▶ [TASK GOAL]
Everything in the records below except the pictures must be written out exactly.
============================================================
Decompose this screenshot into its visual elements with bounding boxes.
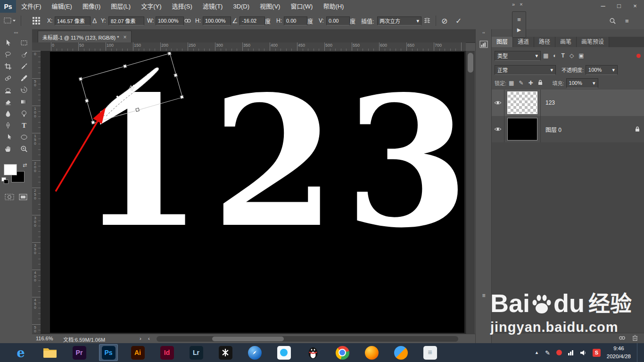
dock-close-icon[interactable]: × — [520, 1, 522, 7]
taskbar-photoshop[interactable]: Ps — [99, 344, 118, 361]
play-actions-icon[interactable]: ▶ — [517, 27, 521, 33]
horizontal-scrollbar-thumb[interactable] — [212, 337, 284, 341]
tab-brush-presets[interactable]: 画笔预设 — [577, 37, 609, 47]
relative-position-toggle[interactable]: Δ — [92, 13, 97, 29]
tool-rectangular-marquee[interactable] — [16, 37, 32, 49]
taskbar-qq[interactable] — [304, 344, 322, 361]
menu-view[interactable]: 视图(V) — [255, 0, 285, 13]
reference-point-grid-icon[interactable] — [32, 13, 41, 29]
filter-shape-layers-icon[interactable]: ◇ — [570, 52, 574, 59]
layer-filter-kind-dropdown[interactable]: 类型▾ — [495, 51, 541, 61]
screen-mode-icon[interactable] — [19, 193, 27, 203]
search-icon[interactable] — [609, 13, 616, 29]
filter-smart-objects-icon[interactable]: ▣ — [578, 52, 584, 59]
status-chevron-left-icon[interactable]: ‹ — [148, 336, 150, 341]
notes-panel-icon[interactable]: ≡ — [476, 292, 492, 299]
menu-layer[interactable]: 图层(L) — [106, 0, 136, 13]
histogram-panel-icon[interactable] — [476, 41, 492, 50]
height-scale-field[interactable]: 100.00% — [203, 16, 231, 25]
status-chevron-right-icon[interactable]: › — [140, 336, 141, 341]
tool-blur[interactable] — [0, 107, 16, 119]
maintain-aspect-link-icon[interactable] — [184, 13, 191, 29]
commit-transform-button[interactable]: ✓ — [455, 13, 462, 29]
taskbar-clock[interactable]: 9:46 2020/4/28 — [607, 345, 631, 360]
filter-adjustment-layers-icon[interactable]: ◐ — [553, 52, 556, 59]
restore-button[interactable]: □ — [611, 0, 627, 11]
filter-type-layers-icon[interactable]: T — [561, 52, 565, 59]
link-layers-icon[interactable] — [619, 334, 626, 343]
delete-layer-icon[interactable] — [632, 334, 638, 343]
menu-window[interactable]: 窗口(W) — [285, 0, 318, 13]
tool-eraser[interactable] — [0, 96, 16, 107]
layer-filter-toggle[interactable] — [636, 54, 641, 58]
tool-path-selection[interactable] — [0, 131, 16, 143]
tool-preset-icon[interactable] — [4, 13, 16, 29]
horizontal-scrollbar[interactable] — [157, 336, 458, 342]
cancel-transform-button[interactable]: ⊘ — [441, 13, 447, 29]
workspace-panel-icon[interactable]: ≡ — [625, 13, 629, 29]
zoom-level-field[interactable]: 116.6% — [36, 336, 53, 341]
layer-row-123[interactable]: 123 — [492, 90, 644, 116]
taskbar-chrome[interactable] — [333, 344, 352, 361]
taskbar-indesign[interactable]: Id — [157, 344, 176, 361]
fill-dropdown[interactable]: 100%▾ — [566, 78, 598, 88]
menu-type[interactable]: 文字(Y) — [136, 0, 166, 13]
h-skew-field[interactable]: 0.00 — [284, 16, 307, 25]
opacity-dropdown[interactable]: 100%▾ — [586, 65, 618, 75]
tool-crop[interactable] — [0, 60, 16, 72]
layer-thumbnail-123[interactable] — [507, 91, 537, 114]
y-position-field[interactable]: 82.07 像素 — [108, 16, 144, 25]
filter-pixel-layers-icon[interactable]: ▦ — [543, 52, 548, 59]
vertical-scrollbar[interactable] — [466, 51, 475, 334]
close-button[interactable]: × — [627, 0, 643, 11]
menu-image[interactable]: 图像(I) — [77, 0, 106, 13]
taskbar-file-explorer[interactable] — [41, 344, 59, 361]
tool-gradient[interactable] — [16, 96, 32, 107]
tray-expand-icon[interactable]: ▲ — [535, 350, 539, 355]
tool-spot-healing-brush[interactable] — [0, 72, 16, 84]
layer-name[interactable]: 123 — [541, 90, 644, 116]
layer-row-background[interactable]: 图层 0 — [492, 116, 644, 142]
taskbar-firefox[interactable] — [362, 344, 381, 361]
tool-hand[interactable] — [0, 143, 16, 155]
tab-brush[interactable]: 画笔 — [555, 37, 577, 47]
panel-list-icon[interactable]: ≡ — [517, 16, 521, 23]
menu-help[interactable]: 帮助(H) — [318, 0, 349, 13]
rotation-angle-field[interactable]: -16.02 — [239, 16, 265, 25]
taskbar-compass-browser[interactable] — [245, 344, 264, 361]
canvas[interactable]: 123 — [50, 52, 464, 333]
taskbar-sphere-app[interactable] — [391, 344, 410, 361]
tab-layers[interactable]: 图层 — [492, 37, 513, 47]
tool-quick-selection[interactable] — [16, 49, 32, 60]
taskbar-premiere[interactable]: Pr — [70, 344, 89, 361]
taskbar-messenger[interactable] — [274, 344, 293, 361]
lock-all-icon[interactable] — [538, 80, 543, 87]
minimize-button[interactable]: ─ — [595, 0, 611, 11]
layer-visibility-toggle[interactable] — [492, 90, 504, 116]
volume-icon[interactable] — [580, 350, 586, 356]
tool-move[interactable] — [0, 37, 16, 49]
taskbar-illustrator[interactable]: Ai — [128, 344, 147, 361]
blend-mode-dropdown[interactable]: 正常▾ — [495, 65, 556, 75]
taskbar-video-editor[interactable] — [216, 344, 235, 361]
tray-pen-icon[interactable]: ✎ — [545, 349, 550, 356]
document-tab[interactable]: 未标题-1 @ 117% (123, RGB/8) * × — [38, 31, 132, 43]
menu-file[interactable]: 文件(F) — [16, 0, 47, 13]
v-skew-field[interactable]: 0.00 — [326, 16, 350, 25]
dock-expand-icon[interactable]: ‹‹ — [476, 29, 492, 37]
menu-filter[interactable]: 滤镜(T) — [198, 0, 228, 13]
menu-select[interactable]: 选择(S) — [166, 0, 197, 13]
input-method-badge[interactable]: S — [593, 349, 601, 357]
tab-channels[interactable]: 通道 — [513, 37, 534, 47]
quick-mask-mode-icon[interactable] — [5, 193, 14, 203]
menu-edit[interactable]: 编辑(E) — [47, 0, 77, 13]
foreground-color-swatch[interactable] — [4, 164, 17, 175]
tool-history-brush[interactable] — [16, 84, 32, 96]
tool-ellipse-shape[interactable] — [16, 131, 32, 143]
network-signal-icon[interactable] — [568, 350, 574, 355]
menu-3d[interactable]: 3D(D) — [228, 0, 255, 13]
lock-transparent-pixels-icon[interactable]: ▦ — [509, 80, 514, 86]
interpolation-dropdown[interactable]: 两次立方▾ — [377, 16, 421, 25]
layer-thumbnail-background[interactable] — [507, 118, 537, 140]
show-desktop-button[interactable] — [637, 343, 640, 362]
============================================================
▶ [WRITTEN RESPONSE]
Decompose this screenshot into its visual elements with bounding boxes.
dock-close-icon[interactable]: × — [520, 1, 522, 7]
taskbar-photoshop[interactable]: Ps — [99, 344, 118, 361]
play-actions-icon[interactable]: ▶ — [517, 27, 521, 33]
horizontal-scrollbar-thumb[interactable] — [212, 337, 284, 341]
tab-brush-presets[interactable]: 画笔预设 — [577, 37, 609, 47]
relative-position-toggle[interactable]: Δ — [92, 13, 97, 29]
tool-rectangular-marquee[interactable] — [16, 37, 32, 49]
taskbar-qq[interactable] — [304, 344, 322, 361]
menu-view[interactable]: 视图(V) — [255, 0, 285, 13]
reference-point-grid-icon[interactable] — [32, 13, 41, 29]
filter-shape-layers-icon[interactable]: ◇ — [570, 52, 574, 59]
layer-filter-kind-dropdown[interactable]: 类型▾ — [495, 51, 541, 61]
screen-mode-icon[interactable] — [19, 193, 27, 203]
search-icon[interactable] — [609, 13, 616, 29]
filter-smart-objects-icon[interactable]: ▣ — [578, 52, 584, 59]
status-chevron-left-icon[interactable]: ‹ — [148, 336, 150, 341]
notes-panel-icon[interactable]: ≡ — [476, 292, 492, 299]
menu-layer[interactable]: 图层(L) — [106, 0, 136, 13]
histogram-panel-icon[interactable] — [476, 41, 492, 50]
height-scale-field[interactable]: 100.00% — [203, 16, 231, 25]
status-chevron-right-icon[interactable]: › — [140, 336, 141, 341]
tool-blur[interactable] — [0, 107, 16, 119]
maintain-aspect-link-icon[interactable] — [184, 13, 191, 29]
commit-transform-button[interactable]: ✓ — [455, 13, 462, 29]
taskbar-clock[interactable]: 9:46 2020/4/28 — [607, 345, 631, 360]
filter-adjustment-layers-icon[interactable]: ◐ — [553, 52, 556, 59]
restore-button[interactable]: □ — [611, 0, 627, 11]
filter-type-layers-icon[interactable]: T — [561, 52, 565, 59]
link-layers-icon[interactable] — [619, 334, 626, 343]
delete-layer-icon[interactable] — [632, 334, 638, 343]
menu-window[interactable]: 窗口(W) — [285, 0, 318, 13]
tool-eraser[interactable] — [0, 96, 16, 107]
layer-filter-toggle[interactable] — [636, 54, 641, 58]
tool-path-selection[interactable] — [0, 131, 16, 143]
tool-preset-icon[interactable] — [4, 13, 16, 29]
horizontal-scrollbar[interactable] — [157, 336, 458, 342]
cancel-transform-button[interactable]: ⊘ — [441, 13, 447, 29]
workspace-panel-icon[interactable]: ≡ — [625, 13, 629, 29]
zoom-level-field[interactable]: 116.6% — [36, 336, 53, 341]
layer-row-123[interactable]: 123 — [492, 90, 644, 116]
taskbar-chrome[interactable] — [333, 344, 352, 361]
taskbar-indesign[interactable]: Id — [157, 344, 176, 361]
fill-dropdown[interactable]: 100%▾ — [566, 78, 598, 88]
menu-type[interactable]: 文字(Y) — [136, 0, 166, 13]
h-skew-field[interactable]: 0.00 — [284, 16, 307, 25]
opacity-dropdown[interactable]: 100%▾ — [586, 65, 618, 75]
tool-crop[interactable] — [0, 60, 16, 72]
layer-thumbnail-123[interactable] — [507, 91, 537, 114]
y-position-field[interactable]: 82.07 像素 — [108, 16, 144, 25]
filter-pixel-layers-icon[interactable]: ▦ — [543, 52, 548, 59]
vertical-scrollbar[interactable] — [466, 51, 475, 334]
close-button[interactable]: × — [627, 0, 643, 11]
menu-image[interactable]: 图像(I) — [77, 0, 106, 13]
taskbar-file-explorer[interactable] — [41, 344, 59, 361]
tool-gradient[interactable] — [16, 96, 32, 107]
tray-expand-icon[interactable]: ▲ — [535, 350, 539, 355]
tool-spot-healing-brush[interactable] — [0, 72, 16, 84]
layer-name[interactable]: 123 — [541, 90, 644, 116]
layer-row-background[interactable]: 图层 0 — [492, 116, 644, 142]
taskbar-firefox[interactable] — [362, 344, 381, 361]
tool-hand[interactable] — [0, 143, 16, 155]
tab-brush[interactable]: 画笔 — [555, 37, 577, 47]
panel-list-icon[interactable]: ≡ — [517, 16, 521, 23]
menu-help[interactable]: 帮助(H) — [318, 0, 349, 13]
rotation-angle-field[interactable]: -16.02 — [239, 16, 265, 25]
taskbar-compass-browser[interactable] — [245, 344, 264, 361]
canvas[interactable]: 123 — [50, 52, 464, 333]
taskbar-sphere-app[interactable] — [391, 344, 410, 361]
tab-layers[interactable]: 图层 — [492, 37, 513, 47]
tool-quick-selection[interactable] — [16, 49, 32, 60]
taskbar-premiere[interactable]: Pr — [70, 344, 89, 361]
taskbar-messenger[interactable] — [274, 344, 293, 361]
lock-all-icon[interactable] — [538, 80, 543, 87]
minimize-button[interactable]: ─ — [595, 0, 611, 11]
layer-visibility-toggle[interactable] — [492, 90, 504, 116]
volume-icon[interactable] — [580, 350, 586, 356]
tool-move[interactable] — [0, 37, 16, 49]
taskbar-illustrator[interactable]: Ai — [128, 344, 147, 361]
blend-mode-dropdown[interactable]: 正常▾ — [495, 65, 556, 75]
taskbar-video-editor[interactable] — [216, 344, 235, 361]
tray-pen-icon[interactable]: ✎ — [545, 349, 550, 356]
document-tab[interactable]: 未标题-1 @ 117% (123, RGB/8) * × — [38, 31, 132, 43]
menu-file[interactable]: 文件(F) — [16, 0, 47, 13]
v-skew-field[interactable]: 0.00 — [326, 16, 350, 25]
dock-expand-icon[interactable]: ‹‹ — [476, 29, 492, 37]
menu-filter[interactable]: 滤镜(T) — [198, 0, 228, 13]
menu-select[interactable]: 选择(S) — [166, 0, 197, 13]
input-method-badge[interactable]: S — [593, 349, 601, 357]
tab-channels[interactable]: 通道 — [513, 37, 534, 47]
quick-mask-mode-icon[interactable] — [5, 193, 14, 203]
menu-edit[interactable]: 编辑(E) — [47, 0, 77, 13]
foreground-color-swatch[interactable] — [4, 164, 17, 175]
tool-history-brush[interactable] — [16, 84, 32, 96]
tool-ellipse-shape[interactable] — [16, 131, 32, 143]
network-signal-icon[interactable] — [568, 350, 574, 355]
menu-3d[interactable]: 3D(D) — [228, 0, 255, 13]
lock-transparent-pixels-icon[interactable]: ▦ — [509, 80, 514, 86]
interpolation-dropdown[interactable]: 两次立方▾ — [377, 16, 421, 25]
layer-thumbnail-background[interactable] — [507, 118, 537, 140]
show-desktop-button[interactable] — [637, 343, 640, 362]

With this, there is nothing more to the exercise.